Both Wilcox and Young mention different methods of performing moxibustion. The easiest way to do a moxibustion self-treatment is using the direct cone 'snatching' method with soybean-sized cones. This is similar to how the ancient Chinese used to do it except they likely did not 'snatch' the moxa cones away before it burned their skin.
I've tried this method many times on myself and though it sounds strange the end effect is amazing. I feel more relaxed and energized, my digestion improves and I have more energy, my legs feel stronger (and super tingly qi-energized the day after), pains in my legs and feet disappear, my eyesight feels clearer, and I sleep better.
***You're going to want to do this in a garage or outside because no matter how well you try to ventilate the room the smoke smell will remain for a few days.
***You are not going to create horrible scarring burns on your skin with this method but you might create some red marks. These typically heal in a week, so you could do this treatment once a week. (The old Chinese texts recommend scarring burns with hundreds of moxa cones in some cases. The following method is no where near that intensity.)
***You'll need the following items: petroleum jelly, tweezers, moxa floss, small incense sticks (with holder), a lighter, and a plate with two cotton balls (or balls of tissue) on it that have been soaked in water.
1. First locate the points and mark them with a pen. (Obviously you'll need some help with UB 43.)
2. Light the incense stick.
3. Using your pinky finger smear a bit of petroleum jelly on the first point - just enough so that the moxa cone will stick to it (it doesn't take much). (CV 8 requires no petroleum jelly, just put the moxa cone directly on the salt.)
4. Take a pinch of moxa floss and tightly roll it between your thumb and index finger.

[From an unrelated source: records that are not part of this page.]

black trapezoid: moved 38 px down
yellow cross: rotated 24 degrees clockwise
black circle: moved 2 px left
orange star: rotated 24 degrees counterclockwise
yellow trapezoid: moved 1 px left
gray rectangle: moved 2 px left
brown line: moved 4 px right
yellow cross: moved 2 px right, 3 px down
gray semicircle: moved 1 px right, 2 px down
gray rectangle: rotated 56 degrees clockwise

Pull the moxa roll apart into two evenly-sized pieces - you now have two moxa cones that are about the size of a soybean. (It's fine if the pieces are larger; if they are smaller they can be harder to work with.)

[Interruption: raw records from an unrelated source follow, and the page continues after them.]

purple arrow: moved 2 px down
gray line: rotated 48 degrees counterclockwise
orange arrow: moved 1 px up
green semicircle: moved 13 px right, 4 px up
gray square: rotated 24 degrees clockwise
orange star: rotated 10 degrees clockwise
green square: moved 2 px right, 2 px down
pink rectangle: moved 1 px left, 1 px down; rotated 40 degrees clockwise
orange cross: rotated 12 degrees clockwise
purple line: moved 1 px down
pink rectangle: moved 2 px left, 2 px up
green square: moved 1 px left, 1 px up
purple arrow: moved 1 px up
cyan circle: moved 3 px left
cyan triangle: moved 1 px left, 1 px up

5. Place a moxa cone on the first point (it should easily adhere to the petroleum jelly).
6. Light the top of the moxa cone with the incense stick and have the tweezers ready. Watch as the cone magically lights and starts to glow!
7. When the heat becomes too intense 'snatch' the burning moxa cone away from the skin with the tweezers and extinguish it with one of the water-soaked cotton balls. As you get more experienced you'll find the right temperature at which to snatch the moxa cone away. (There is an odd tingling, almost tickle point in the heat intensity that I do not go beyond.)

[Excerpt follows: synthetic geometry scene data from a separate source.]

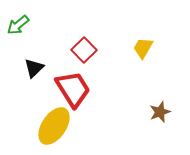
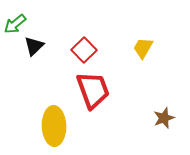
green arrow: moved 3 px left, 1 px up
black triangle: moved 22 px up
red trapezoid: moved 20 px right, 1 px down; rotated 12 degrees clockwise
brown star: moved 4 px right, 6 px down
yellow ellipse: rotated 36 degrees counterclockwise
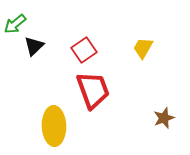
red square: rotated 10 degrees clockwise
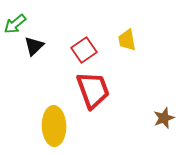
yellow trapezoid: moved 16 px left, 8 px up; rotated 40 degrees counterclockwise
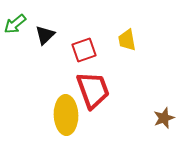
black triangle: moved 11 px right, 11 px up
red square: rotated 15 degrees clockwise
yellow ellipse: moved 12 px right, 11 px up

8. Repeat two more times for each point for a total of three cones per point.
9. Once you have some practice you can finish the entire treatment using just one incense stick (or in about 30 minutes).
Please feel free to contact me if you'd like me to assist you with this treatment. Unfortunately you need an acupuncture license to give someone else a moxibustion treatment, so you'll need to bring a friend with you to assist you with the hard-to-reach point UB 43 (or the entire treatment if you are too frail).
There are many ways to perform moxibustion. Ancient people had access to many different heat sources that they could have used for moxibustion and yet moxa floss was the method of choice. The use of moxa floss on the skin and moxa smoke in the air is a tried and true treatment that has been used for thousands of years. A multi-year supply of high-quality moxa floss from China costs about US$14. Can a modern moxa-less technology replace this ancient wisdom?
Here's one last quote from Young for your physician in case she asks you what you've been up to: Dr. Shimetaro Hara, one of the foremost Japanese proponents of moxibustion who lived to the ripe old age of 108 "suggested that moxa could put doctors out of business!"